### Required action
In the entries below, how many lines contain the word "button"? State the number and nothing more.

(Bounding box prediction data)
---+---
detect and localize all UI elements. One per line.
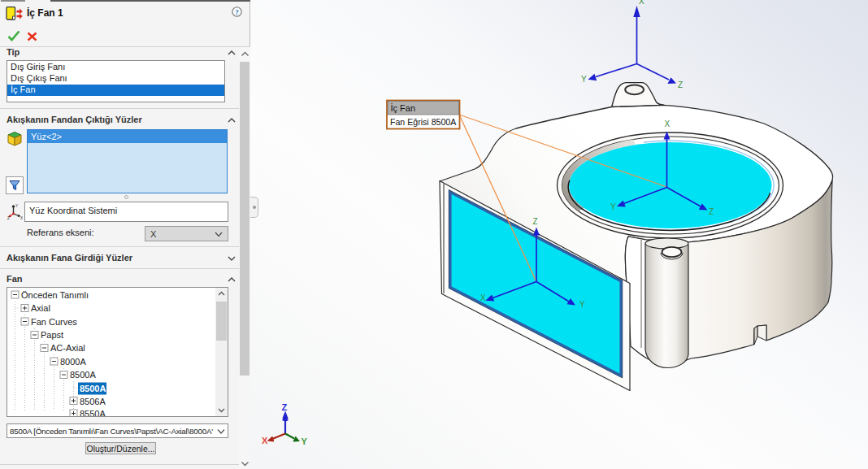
svg-text:X: X <box>20 216 23 219</box>
svg-text:8500A: 8500A <box>80 384 106 393</box>
svg-text:?: ? <box>235 8 239 16</box>
svg-text:Fan Curves: Fan Curves <box>31 317 77 327</box>
svg-text:İç Fan: İç Fan <box>391 103 416 113</box>
svg-text:Y: Y <box>302 436 308 446</box>
svg-text:X: X <box>665 119 671 128</box>
svg-text:Y: Y <box>15 204 18 208</box>
svg-text:Axial: Axial <box>31 303 50 313</box>
svg-text:Z: Z <box>7 216 10 219</box>
svg-text:8550A: 8550A <box>80 409 106 417</box>
svg-text:8506A: 8506A <box>80 397 106 406</box>
svg-text:Y: Y <box>610 202 616 211</box>
svg-text:Önceden Tanımlı: Önceden Tanımlı <box>21 290 89 300</box>
svg-text:8000A: 8000A <box>60 357 86 367</box>
svg-text:X: X <box>262 436 268 445</box>
svg-text:X: X <box>480 293 486 302</box>
svg-text:8500A: 8500A <box>70 370 96 380</box>
svg-text:X: X <box>639 0 644 6</box>
svg-text:Z: Z <box>533 217 538 226</box>
svg-text:Papst: Papst <box>41 330 63 340</box>
svg-text:Z: Z <box>282 402 288 412</box>
svg-text:AC-Axial: AC-Axial <box>50 343 85 353</box>
svg-text:Fan Eğrisi 8500A: Fan Eğrisi 8500A <box>390 117 457 127</box>
svg-text:Y: Y <box>579 300 585 309</box>
svg-text:Z: Z <box>709 207 714 216</box>
svg-text:Z: Z <box>678 80 683 89</box>
svg-text:Y: Y <box>581 75 587 84</box>
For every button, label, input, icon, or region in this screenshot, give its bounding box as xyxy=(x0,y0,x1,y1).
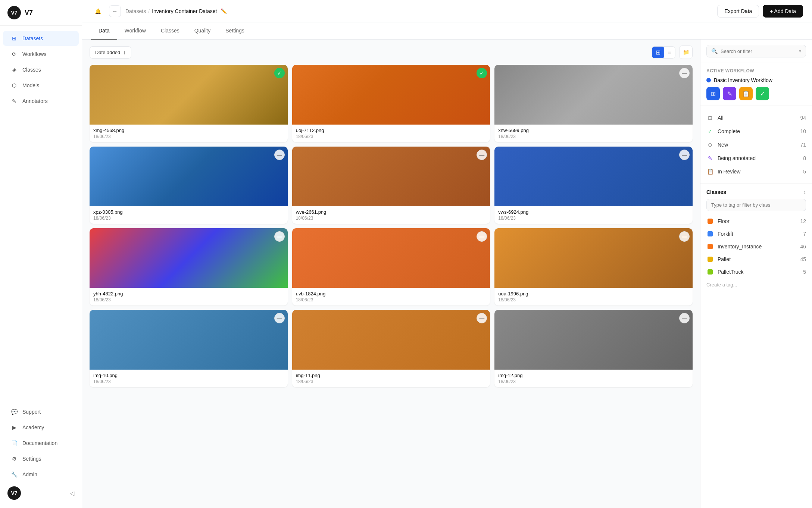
app-title: V7 xyxy=(25,9,33,17)
back-button[interactable]: ← xyxy=(109,5,121,17)
sidebar-bottom: 💬 Support ▶ Academy 📄 Documentation ⚙ Se… xyxy=(0,399,82,508)
status-badge: — xyxy=(274,313,285,323)
active-workflow-label: Active workflow xyxy=(706,68,806,73)
class-item-floor[interactable]: Floor 12 xyxy=(706,215,806,228)
tab-workflow[interactable]: Workflow xyxy=(117,22,153,40)
status-item-left: ⊡ All xyxy=(706,114,724,122)
workflow-stage-complete[interactable]: ✓ xyxy=(756,87,769,100)
image-name: img-12.png xyxy=(498,373,689,378)
image-card[interactable]: — yhh-4822.png 18/06/23 xyxy=(90,228,288,305)
sidebar: V7 V7 ⊞ Datasets ⟳ Workflows ◈ Classes ⬡… xyxy=(0,0,82,508)
sidebar-item-settings[interactable]: ⚙ Settings xyxy=(3,451,79,466)
status-item-complete[interactable]: ✓ Complete 10 xyxy=(706,125,806,138)
sidebar-item-admin[interactable]: 🔧 Admin xyxy=(3,467,79,482)
breadcrumb-root[interactable]: Datasets xyxy=(125,8,146,14)
settings-icon: ⚙ xyxy=(10,455,18,462)
status-item-all[interactable]: ⊡ All 94 xyxy=(706,111,806,125)
sort-button[interactable]: Date added ↕ xyxy=(90,46,131,59)
image-name: uoa-1996.png xyxy=(498,291,689,297)
sidebar-item-models[interactable]: ⬡ Models xyxy=(3,78,79,93)
image-name: yhh-4822.png xyxy=(93,291,284,297)
search-dropdown-arrow[interactable]: ▾ xyxy=(799,48,801,54)
class-color-icon-inventory_instance xyxy=(706,243,714,250)
image-grid: ✓ xmg-4568.png 18/06/23 ✓ uoj-7112.png 1… xyxy=(90,65,693,387)
sidebar-item-academy[interactable]: ▶ Academy xyxy=(3,420,79,435)
image-name: xmg-4568.png xyxy=(93,128,284,133)
data-panel: Date added ↕ ⊞ ≡ 📁 ✓ xmg-4568.png xyxy=(82,40,700,508)
image-card[interactable]: — xpz-0305.png 18/06/23 xyxy=(90,147,288,224)
breadcrumb-current: Inventory Container Dataset xyxy=(152,8,217,14)
image-thumbnail: — xyxy=(292,228,490,288)
search-icon: 🔍 xyxy=(711,48,718,54)
image-date: 18/06/23 xyxy=(498,134,689,139)
classes-sort-icon[interactable]: ↕ xyxy=(803,189,806,195)
class-list: Floor 12 Forklift 7 Inventory_Instance 4… xyxy=(706,215,806,278)
grid-view-button[interactable]: ⊞ xyxy=(652,47,664,58)
logo-icon[interactable]: V7 xyxy=(7,6,21,19)
image-card[interactable]: — vws-6924.png 18/06/23 xyxy=(494,147,693,224)
image-card[interactable]: — uvb-1824.png 18/06/23 xyxy=(292,228,490,305)
class-item-pallet[interactable]: Pallet 45 xyxy=(706,253,806,266)
sidebar-label-workflows: Workflows xyxy=(22,51,46,57)
status-item-new[interactable]: ⊖ New 71 xyxy=(706,138,806,151)
tab-settings[interactable]: Settings xyxy=(218,22,252,40)
workflow-name: Basic Inventory Workflow xyxy=(714,77,772,83)
export-data-button[interactable]: Export Data xyxy=(717,5,759,18)
status-item-left: 📋 In Review xyxy=(706,168,740,175)
class-item-inventory_instance[interactable]: Inventory_Instance 46 xyxy=(706,240,806,253)
sidebar-item-support[interactable]: 💬 Support xyxy=(3,404,79,419)
collapse-sidebar-button[interactable]: ◁ xyxy=(70,490,74,497)
image-card[interactable]: ✓ xmg-4568.png 18/06/23 xyxy=(90,65,288,142)
footer-logo[interactable]: V7 xyxy=(7,486,21,500)
class-left: Forklift xyxy=(706,230,733,238)
workflows-icon: ⟳ xyxy=(10,50,18,58)
class-search-input[interactable] xyxy=(711,202,801,208)
view-toggle: ⊞ ≡ xyxy=(652,46,675,59)
status-item-being_annotated[interactable]: ✎ Being annotated 8 xyxy=(706,151,806,165)
sidebar-item-classes[interactable]: ◈ Classes xyxy=(3,62,79,77)
image-date: 18/06/23 xyxy=(296,134,487,139)
tab-data[interactable]: Data xyxy=(91,22,117,40)
workflow-stage-grid[interactable]: ⊞ xyxy=(706,87,720,100)
image-info: img-12.png 18/06/23 xyxy=(494,370,693,387)
workflow-stage-review[interactable]: 📋 xyxy=(739,87,753,100)
sidebar-nav: ⊞ Datasets ⟳ Workflows ◈ Classes ⬡ Model… xyxy=(0,26,82,399)
sidebar-item-annotators[interactable]: ✎ Annotators xyxy=(3,94,79,109)
image-card[interactable]: — img-11.png 18/06/23 xyxy=(292,310,490,387)
sort-icon: ↕ xyxy=(123,50,126,55)
folder-view-button[interactable]: 📁 xyxy=(679,46,693,59)
image-card[interactable]: — img-12.png 18/06/23 xyxy=(494,310,693,387)
class-item-pallet_truck[interactable]: PalletTruck 5 xyxy=(706,266,806,278)
image-card[interactable]: — img-10.png 18/06/23 xyxy=(90,310,288,387)
image-card[interactable]: — uoa-1996.png 18/06/23 xyxy=(494,228,693,305)
image-name: xnw-5699.png xyxy=(498,128,689,133)
workflow-stage-annotate[interactable]: ✎ xyxy=(723,87,736,100)
image-card[interactable]: — wve-2661.png 18/06/23 xyxy=(292,147,490,224)
add-data-button[interactable]: + Add Data xyxy=(763,5,803,18)
create-tag-hint[interactable]: Create a tag... xyxy=(706,278,806,291)
sidebar-item-workflows[interactable]: ⟳ Workflows xyxy=(3,47,79,62)
status-icon-complete: ✓ xyxy=(706,128,714,135)
notification-bell[interactable]: 🔔 xyxy=(91,4,104,18)
tab-classes[interactable]: Classes xyxy=(153,22,187,40)
active-workflow-section: Active workflow Basic Inventory Workflow… xyxy=(700,63,812,106)
status-icon-in_review: 📋 xyxy=(706,168,714,175)
status-item-in_review[interactable]: 📋 In Review 5 xyxy=(706,165,806,178)
image-card[interactable]: — xnw-5699.png 18/06/23 xyxy=(494,65,693,142)
status-badge: — xyxy=(477,313,487,323)
sidebar-item-documentation[interactable]: 📄 Documentation xyxy=(3,436,79,451)
status-item-left: ✓ Complete xyxy=(706,128,740,135)
right-sidebar-search: 🔍 ▾ xyxy=(700,40,812,63)
sidebar-label-settings: Settings xyxy=(22,456,41,462)
status-badge: — xyxy=(274,231,285,242)
edit-dataset-name-icon[interactable]: ✏️ xyxy=(221,8,227,14)
list-view-button[interactable]: ≡ xyxy=(664,47,675,58)
tab-quality[interactable]: Quality xyxy=(187,22,218,40)
sidebar-label-academy: Academy xyxy=(22,424,44,430)
image-card[interactable]: ✓ uoj-7112.png 18/06/23 xyxy=(292,65,490,142)
class-item-forklift[interactable]: Forklift 7 xyxy=(706,228,806,240)
annotators-icon: ✎ xyxy=(10,97,18,105)
search-input[interactable] xyxy=(721,48,796,54)
sidebar-item-datasets[interactable]: ⊞ Datasets xyxy=(3,31,79,46)
class-left: PalletTruck xyxy=(706,268,744,276)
---+---
### Output of the task
9